Vanilla bean (Recipe: pears poached in vanilla)
When I was an easily-bored teenager (is there any other kind?), my friends and I called everything that bored us vanilla.
"Oh, that's soooo vanilla" described anything from physics homework to piano lessons, to a hair style or lipstick color or having to babysit on a Saturday night.
And what did we call people who bored us, the math teacher with the monotone voice, the boy who had a reputation as a bad kisser?
We were so unkind. Vanilla deserved better.
Native to Central America, and today cultivated in Mexico, Madagascar, Tahiti and Indonesia, vanilla is the fruit of a perennial orchid. When harvested, the pods have no aroma or flavor; those qualities come out during the drying-and-sweating process as the pods ferment.
Contrary to everything I thought I knew when I was growing up, vanilla is neither the opposite of chocolate nor the absence of chocolate. In fact, the two tastes go hand-in-hand, because cacao beans often were ground together with vanilla beans, and our collective taste buds have come to prefer the slightly vanilla-ized taste of chocolate.

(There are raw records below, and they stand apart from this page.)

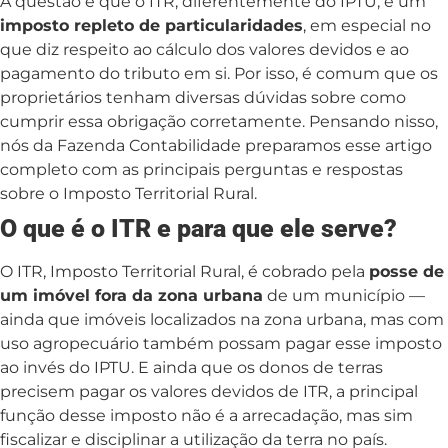
A questão é que o ITR, diferentemente do IPTU, é um
imposto repleto de particularidades
, em especial no
que diz respeito ao cálculo dos valores devidos e ao
pagamento do tributo em si. Por isso, é comum que os
proprietários tenham diversas dúvidas sobre como
cumprir essa obrigação corretamente. Pensando nisso,
nós da Fazenda Contabilidade preparamos esse artigo
completo com as principais perguntas e respostas
sobre o Imposto Territorial Rural.
O que é o ITR e para que ele serve?
O ITR, Imposto Territorial Rural, é cobrado pela
posse de
um imóvel fora da zona urbana
de um município —
ainda que imóveis localizados na zona urbana, mas com
uso agropecuário também possam pagar esse imposto
ao invés do IPTU. E ainda que os donos de terras
precisem pagar os valores devidos de ITR, a principal
função desse imposto não é a arrecadação, mas sim
fiscalizar e disciplinar a utilização da terra no país.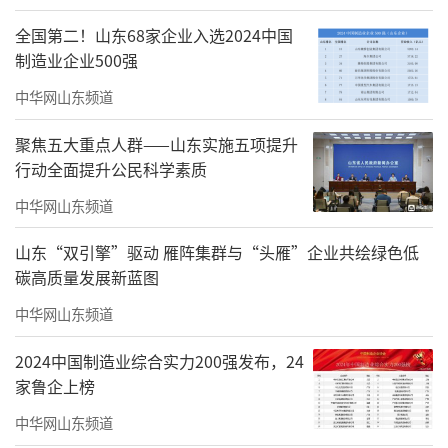
全国第二！山东68家企业入选2024中国
制造业企业500强
中华网山东频道
聚焦五大重点人群——山东实施五项提升
行动全面提升公民科学素质
中华网山东频道
山东“双引擎”驱动 雁阵集群与“头雁”企业共绘绿色低
碳高质量发展新蓝图
Silhouette of Heart MHM049 Canvas Acrylic 80x80cm 2024 Meng
中华网山东频道
jun Zhao
2024中国制造业综合实力200强发布，24
“艺术的本质也许是：从光明至黑暗过程
家鲁企上榜
中及过程后的思考，是思考过程中留下的心
中华网山东频道
迹。”这是赵孟君对于艺术本质的思考，也正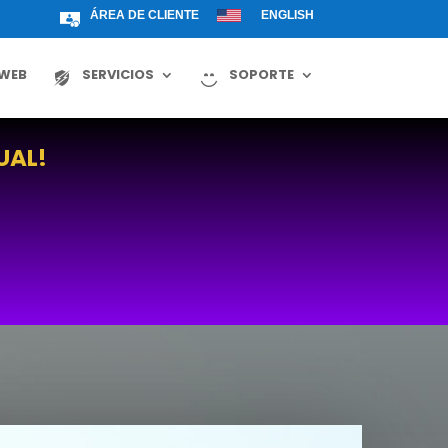
ÁREA DE CLIENTE
ENGLISH
 WEB
SERVICIOS
SOPORTE
UAL!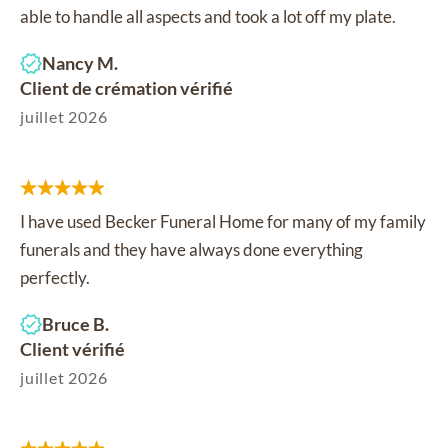
able to handle all aspects and took a lot off my plate.
Nancy M.
Client de crémation vérifié
juillet 2026
I have used Becker Funeral Home for many of my family
funerals and they have always done everything
perfectly.
Bruce B.
Client vérifié
juillet 2026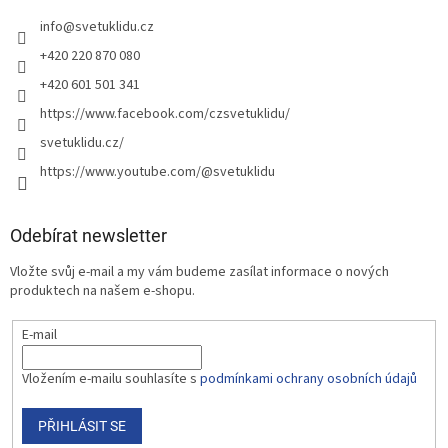
info
@
svetuklidu.cz
+420 220 870 080
+420 601 501 341
https://www.facebook.com/czsvetuklidu/
svetuklidu.cz/
https://www.youtube.com/@svetuklidu
Odebírat newsletter
Vložte svůj e-mail a my vám budeme zasílat informace o nových
produktech na našem e-shopu.
E-mail
Vložením e-mailu souhlasíte s
podmínkami ochrany osobních údajů
PŘIHLÁSIT SE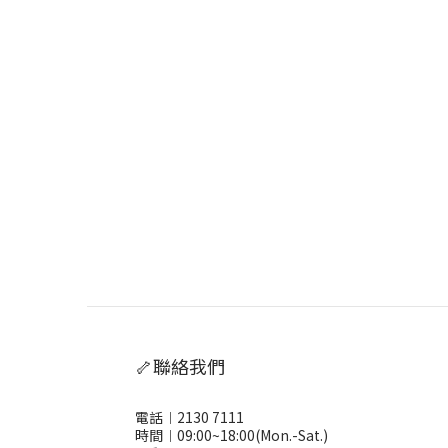
🦴聯絡我們
電話︱2130 7111
時間︱09:00~18:00(Mon.-Sat.)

Store vanilla beans in an airtight container, away from light. They'll keep for two years or more, and can be used over and over; even if the beans have dried out, they often can be reconstituted in water, or ground to a powder and mixed into sugar.
Five pounds of fresh pods will yield one pound of cured vanilla beans, best used in dishes like custards, ice cream and cakes, where the liquid in the recipe helps draw the flavor from the bean. Use them when you want your dish to look vanilla, in marionberry caramel swirl ice cream or cheesecake bars or marshmallows, or to taste vanilla, in mashed sweet potatoes or white asparagus soup.

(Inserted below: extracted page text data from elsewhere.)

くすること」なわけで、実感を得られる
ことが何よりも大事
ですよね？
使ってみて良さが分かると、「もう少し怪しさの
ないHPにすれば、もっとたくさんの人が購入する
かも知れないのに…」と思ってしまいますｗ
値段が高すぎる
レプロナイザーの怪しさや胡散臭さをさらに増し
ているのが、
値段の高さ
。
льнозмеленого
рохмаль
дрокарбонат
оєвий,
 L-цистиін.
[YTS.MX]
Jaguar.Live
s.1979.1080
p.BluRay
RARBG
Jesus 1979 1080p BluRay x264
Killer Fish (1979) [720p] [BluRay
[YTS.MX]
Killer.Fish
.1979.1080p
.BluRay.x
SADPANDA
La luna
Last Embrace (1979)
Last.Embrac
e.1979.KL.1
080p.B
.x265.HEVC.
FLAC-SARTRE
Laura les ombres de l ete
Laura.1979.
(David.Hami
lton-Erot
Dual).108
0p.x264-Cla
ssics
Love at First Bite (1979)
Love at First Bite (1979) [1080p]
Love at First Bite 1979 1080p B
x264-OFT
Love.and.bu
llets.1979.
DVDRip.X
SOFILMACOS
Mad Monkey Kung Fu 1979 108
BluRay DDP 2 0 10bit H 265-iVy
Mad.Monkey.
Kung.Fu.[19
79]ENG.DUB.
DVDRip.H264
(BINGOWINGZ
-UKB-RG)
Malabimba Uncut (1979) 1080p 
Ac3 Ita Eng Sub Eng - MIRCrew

Nothing boring about that.
Pears poached in vanilla
The pears in the photo, while clearly not poached, were harvested from our own pear trees. We don't spray, so they're not the most beautiful pears in the world, but we're inordinately proud of them. This recipe, which can be varied with the addition of ginger or saffron, serves 4.
6 cups water
2 cups granulated sugar
2-3 long strips of lemon zest
1 vanilla bean, split lengthwise
1 star anise
4 ripe but firm Bartlett or Anjou pears
In a deep straight-sided, nonreactive saucepan, add the water, sugar, lemon zest, vanilla bean seeds and pod, and star anise and bring to a boil over high heat, stirring until sugar is completely dissolved.
Peel the pears, leaving the stem intact. Slice off just enough of the bottom of each pear to create a flat, stable base.
Reduce heat to keep poaching liquid at a bare simmer and add the pears, laying them on their sides. Gently turn the pears occasionally, and cook until they are just tender when pierced with a knife, about 6-9 minutes. Allow pears to cool completely in their poaching liquid. Stand each pear upright on a plate to serve, or transfer pears and poaching liquid to an airtight container and store in the refrigerator for up to 2 days.